Second Ballyeaston Presbyterian Church is a church building of the Presbyterian Church in Ireland. It is located in the village of Ballyeaston, in the Six Mile Valley, just two miles north-east of Ballyclare in County Antrim, Northern Ireland.

== History ==
The congregation was established in 1763 at Rashee, close to the present building, moving to the current site in 1768. Originally a Seceding congregation, Rashee became known as Second Ballyeaston Presbyterian Church in 1846 when it joined the General Assembly of the Presbyterian Church in Ireland.
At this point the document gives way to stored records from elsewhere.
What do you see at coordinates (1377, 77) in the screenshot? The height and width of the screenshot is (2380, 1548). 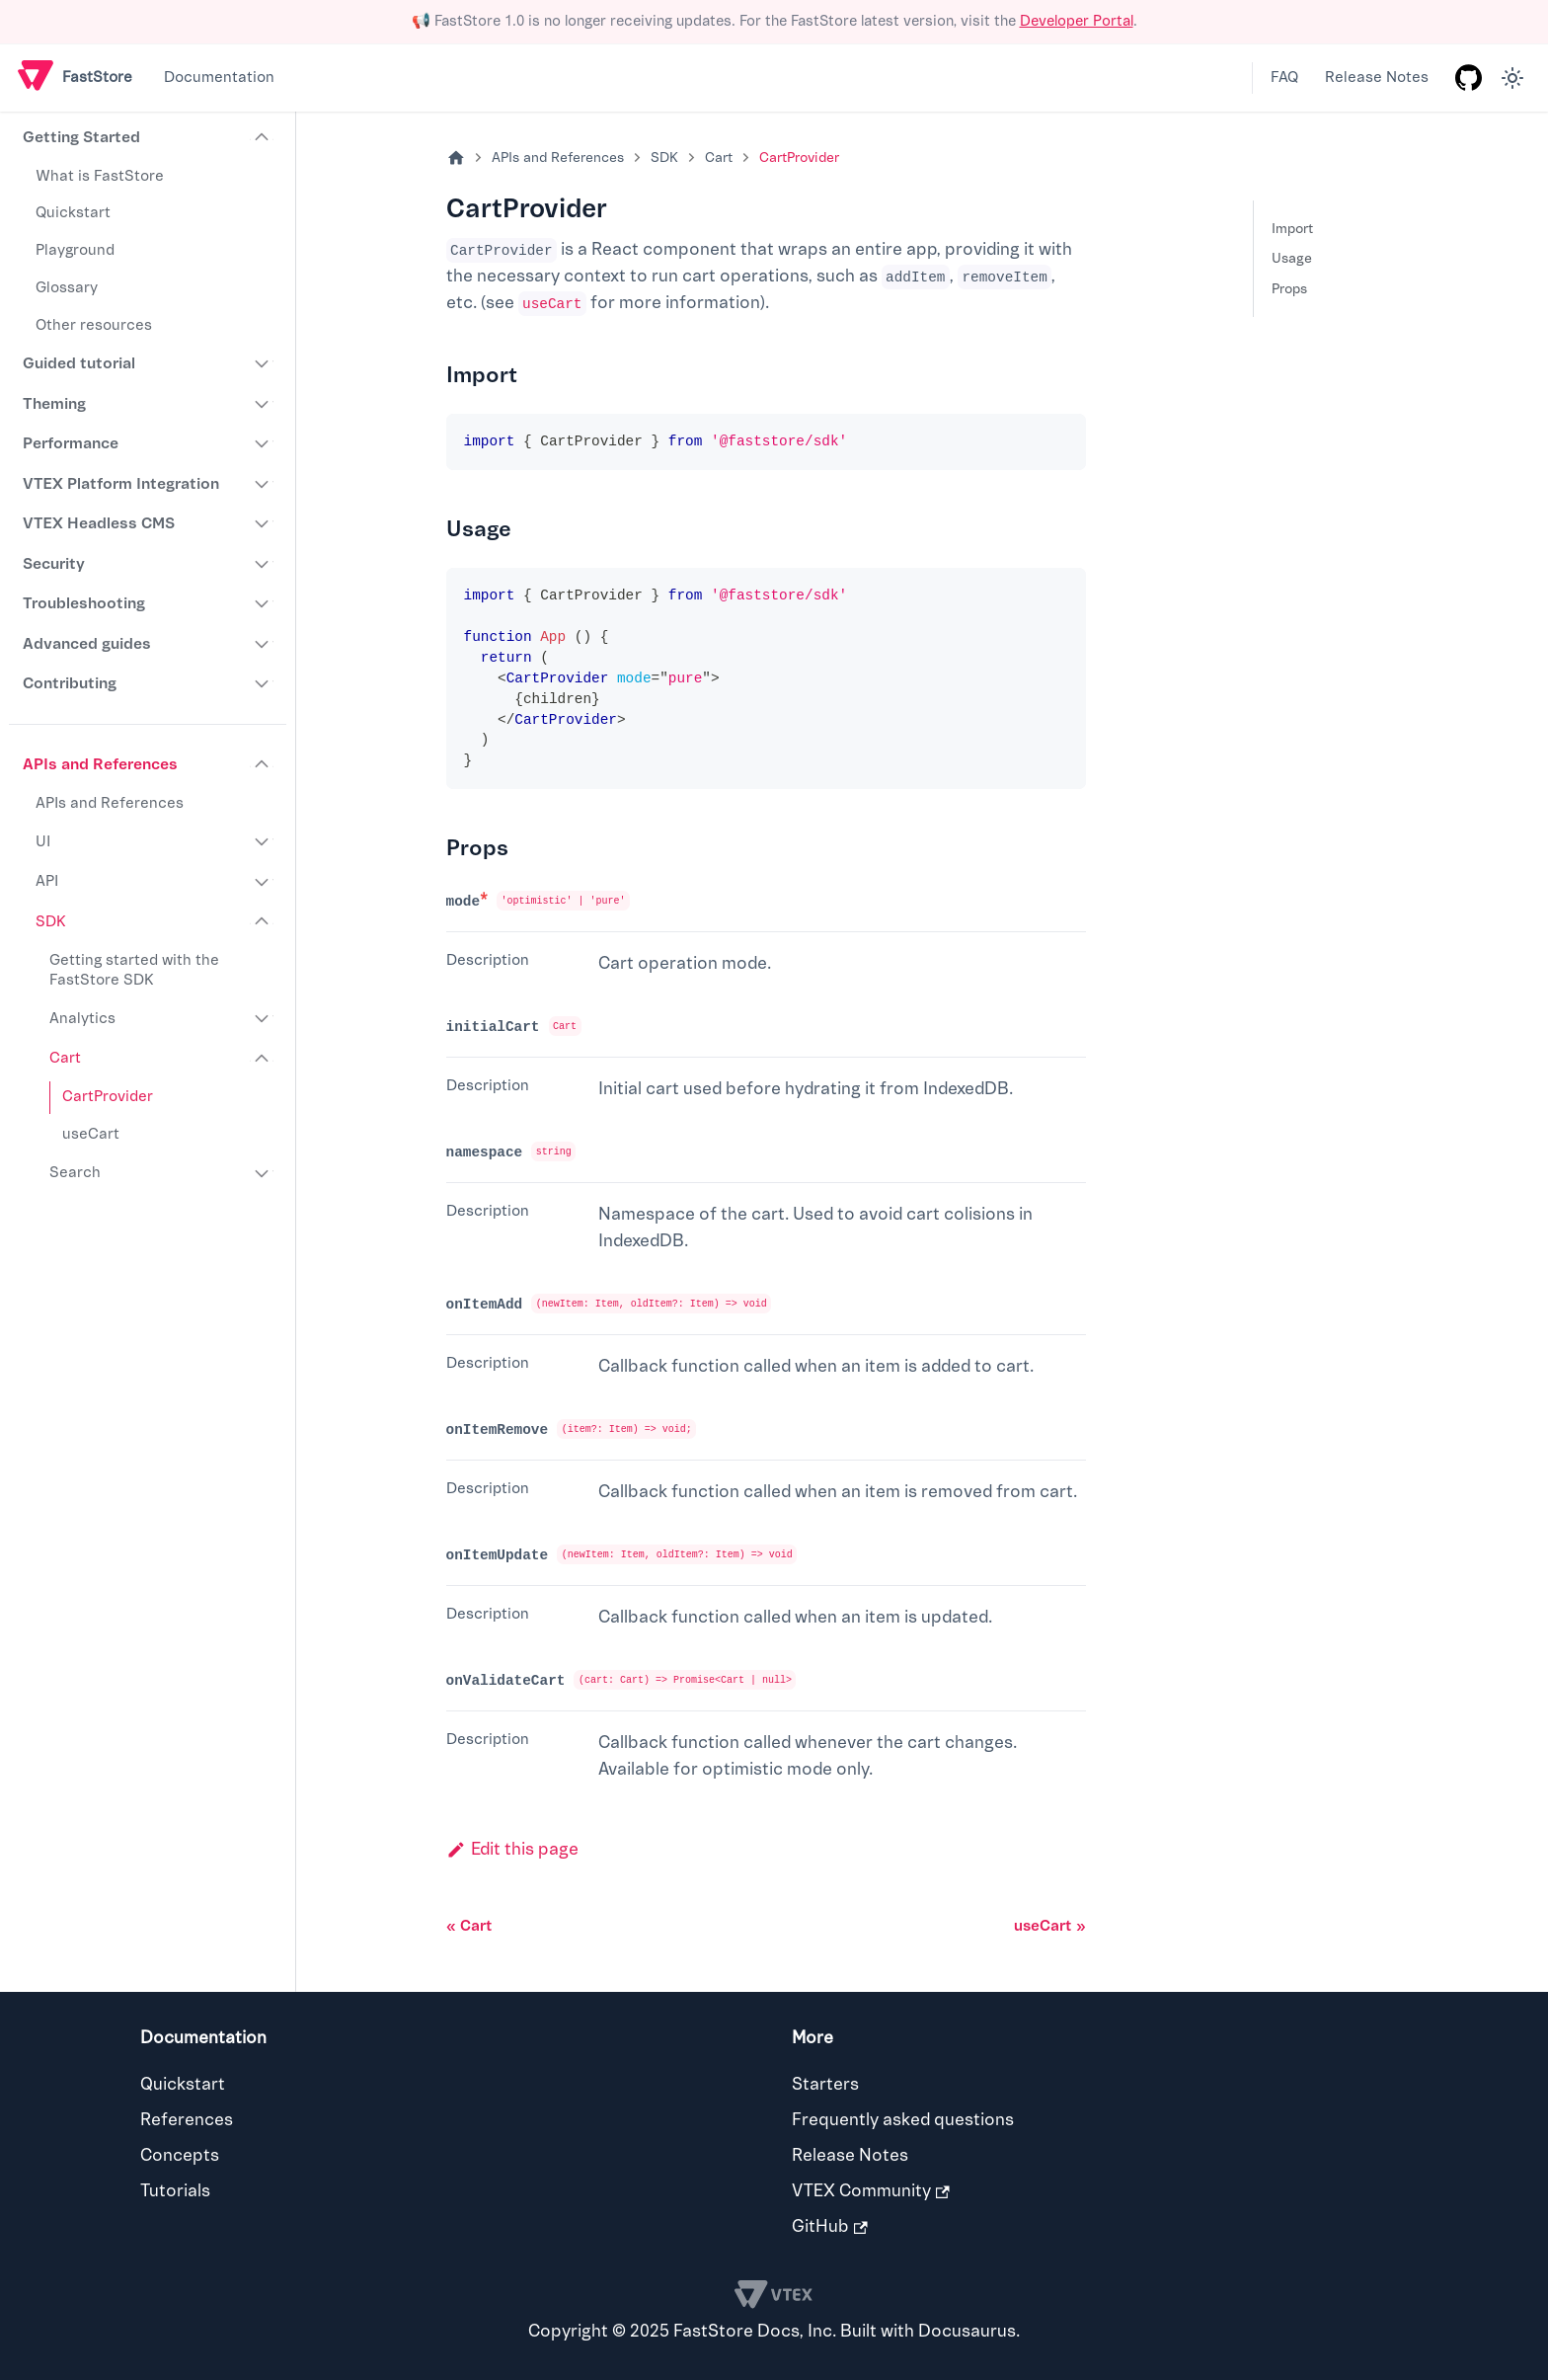 I see `Release Notes` at bounding box center [1377, 77].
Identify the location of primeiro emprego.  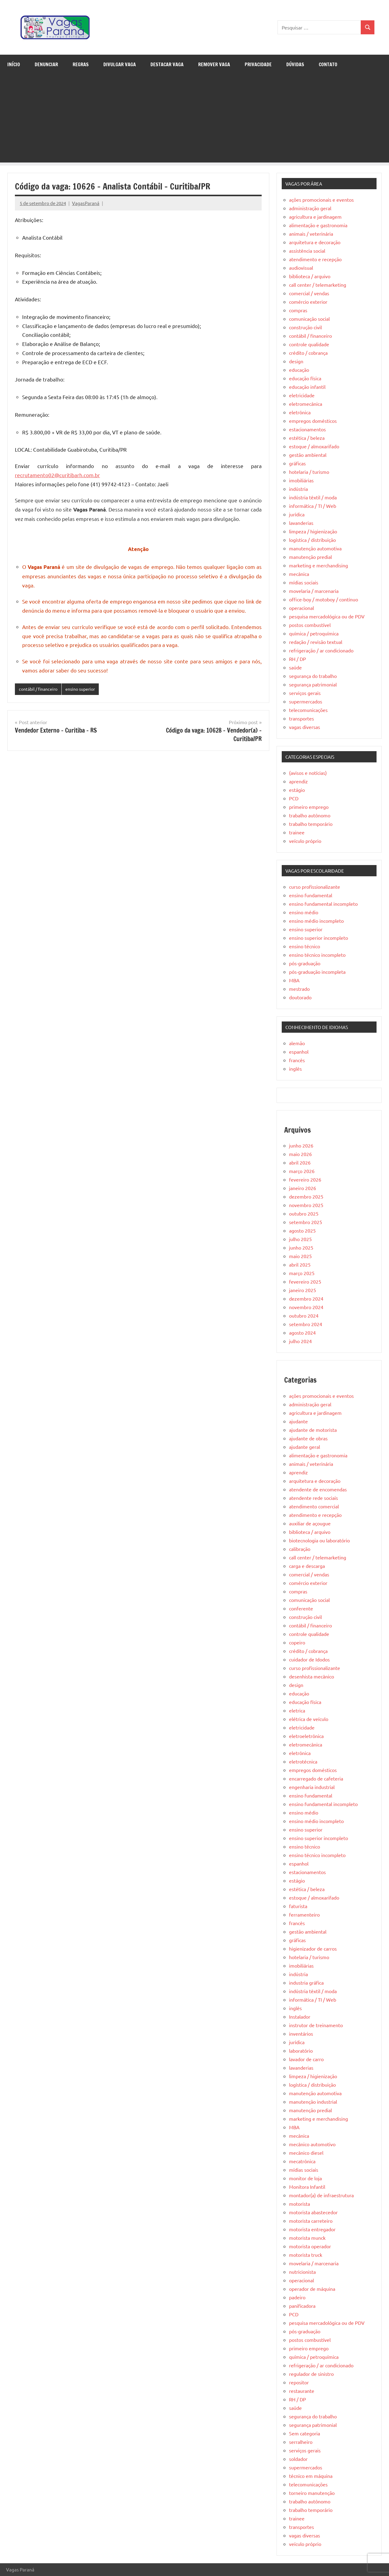 (309, 807).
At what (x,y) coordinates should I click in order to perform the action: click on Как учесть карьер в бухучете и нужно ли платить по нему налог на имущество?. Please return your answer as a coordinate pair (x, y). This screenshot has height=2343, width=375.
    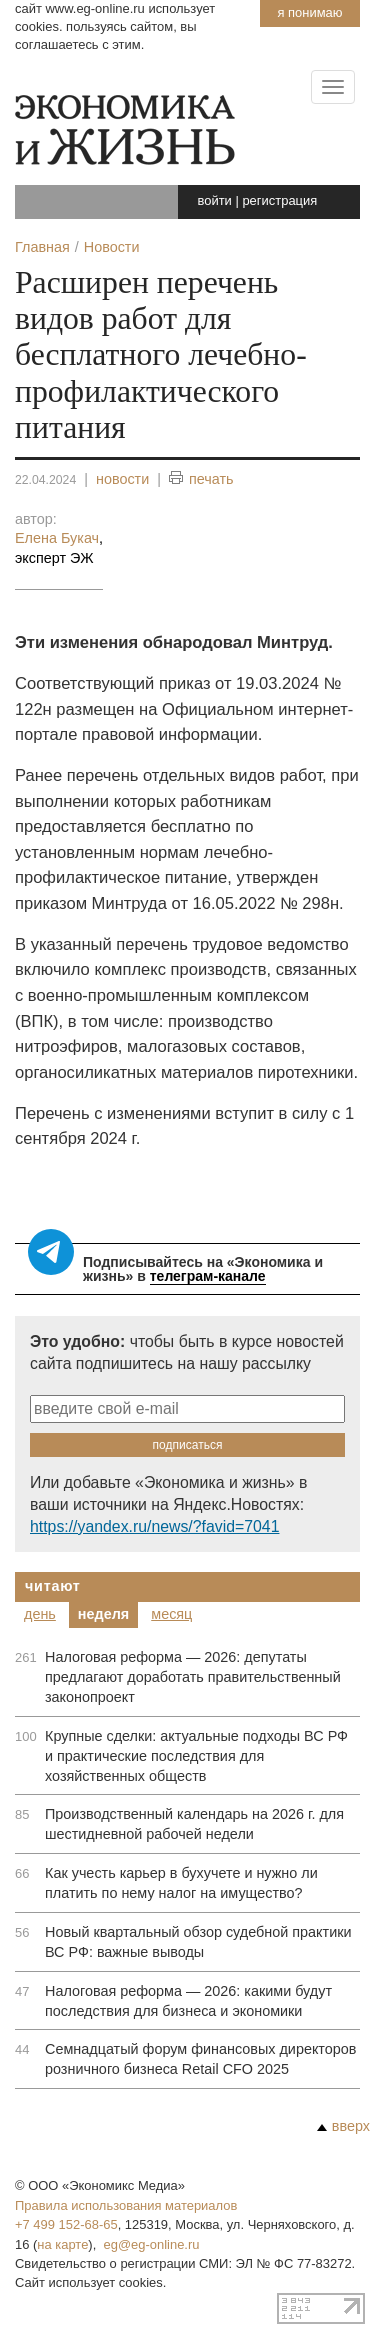     Looking at the image, I should click on (181, 1883).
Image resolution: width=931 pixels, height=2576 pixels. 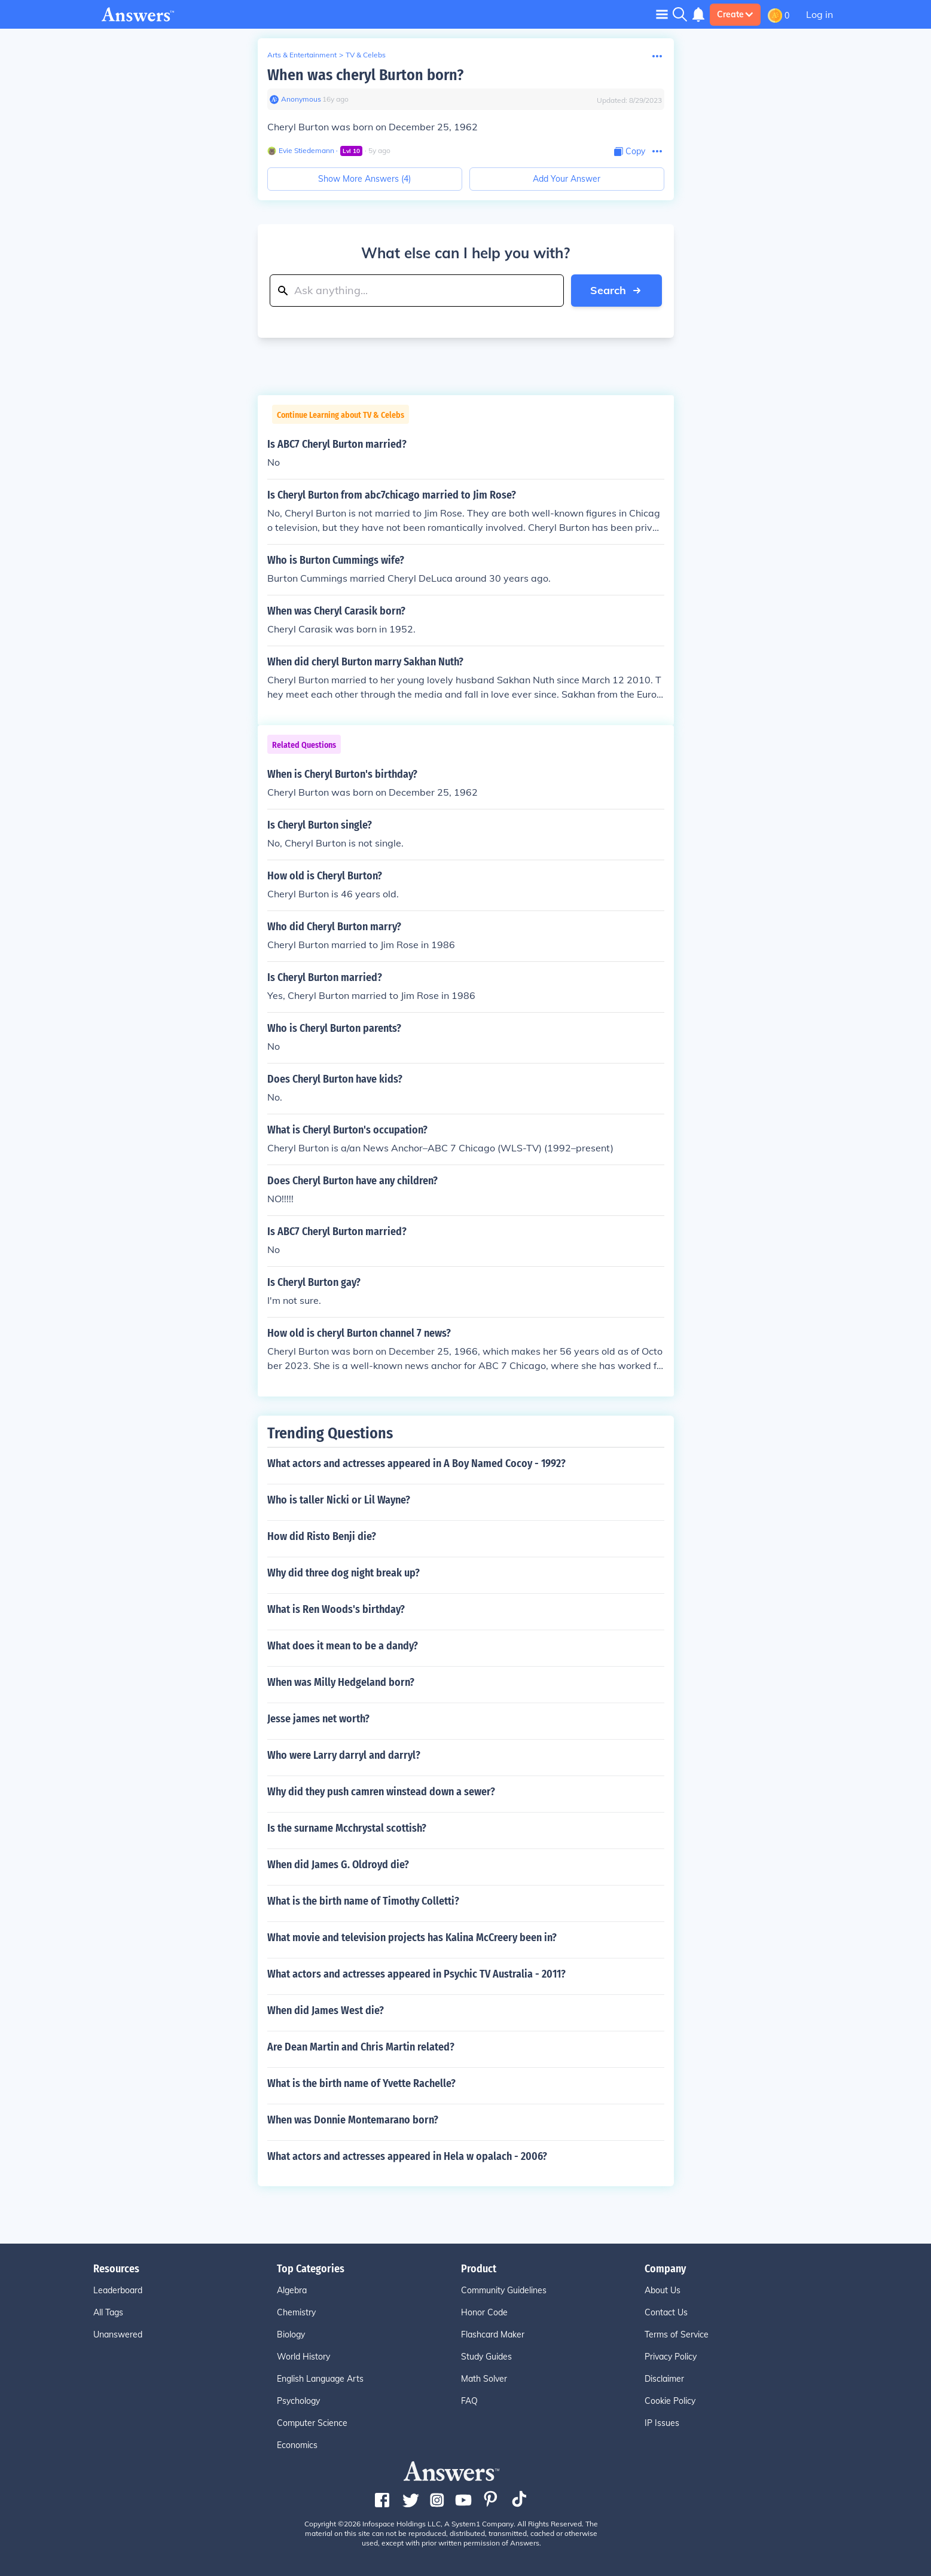 What do you see at coordinates (363, 1901) in the screenshot?
I see `What is the birth name of Timothy Colletti?` at bounding box center [363, 1901].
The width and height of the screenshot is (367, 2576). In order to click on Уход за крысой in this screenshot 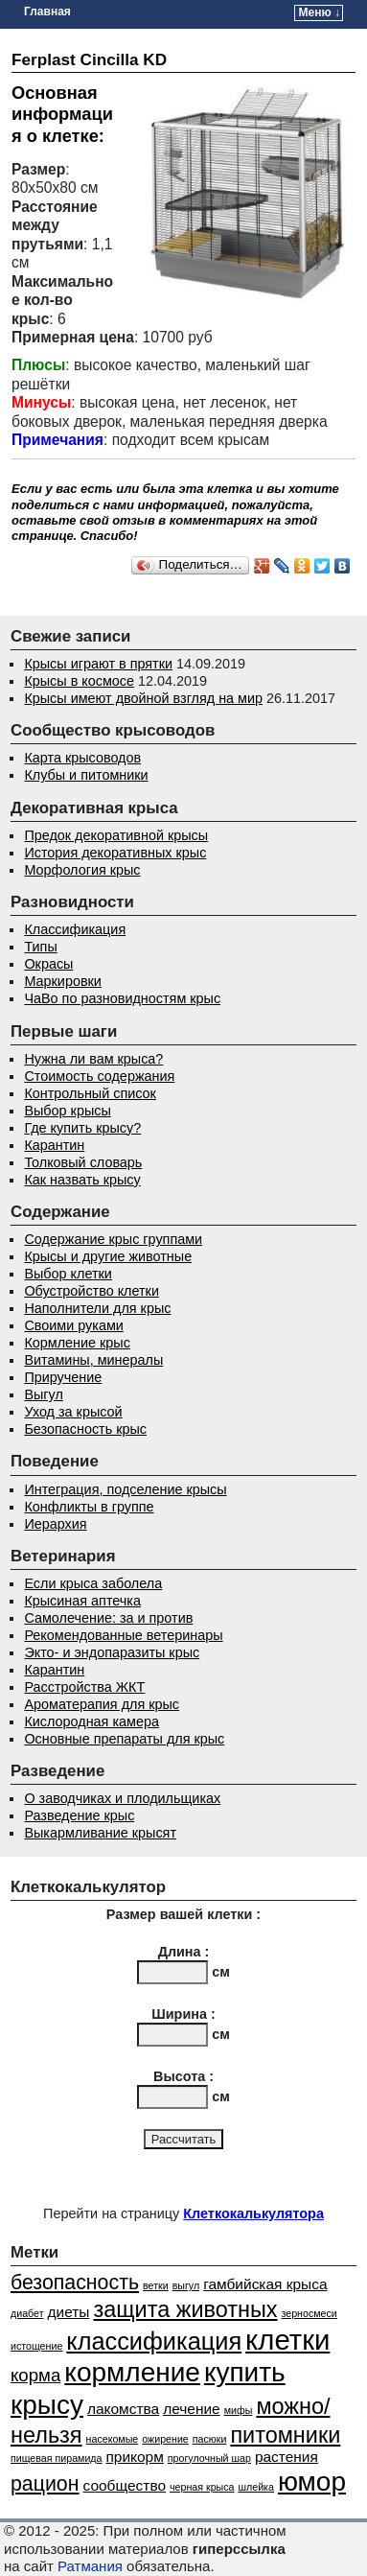 , I will do `click(73, 1411)`.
During the troublesome times prior to the 1798 Rebellion led by the United Irishmen, the congregation's minister, the Reverend William Holmes, an opponent of the rebel cause, formed and drilled The Ballyeaston Yeomanry. The field in which they paraded became known as "The Parade", and the current manse, known as "Parade Manse", was built there in 1907. William Holmes was also responsible for informing state authorities of the location of rebel forces hiding at Glenwherry in June 1798, but they were saved from capture by being warned by another local man, John Magil. Despite Holmes's opposition to the United Irishmen, many Presbyterians and their neighbours supported the rebel cause.

== Church architecture ==
The church building features a tower with a bronze cupola, an unusual feature in Irish Presbyterian architecture. Built originally in the 'barn' style of Presbyterian Churches, a plain style not unlike that of a large barn, the entrance porch and tower were added in 1901 during a major refurbishment in which the pulpit was moved to the east wall and a gallery added.

== Ministers ==
There have been 10 ministers in the congregation's 243-year history: Revd Anderson (1763-1768), Revd William Holmes (1768-1813), Revd J. Wright (1813-1842), Revd A. Pollock (1842-1859), Revd A. B. Porter (1860-1901), Revd W. Brann (1901-1941), Revd James Coulter (1941-1965), Revd Robert A. Boyd (1966-1990), Revd Purvis Campbell (1990-2005), Revd Christopher Glover (2006–present).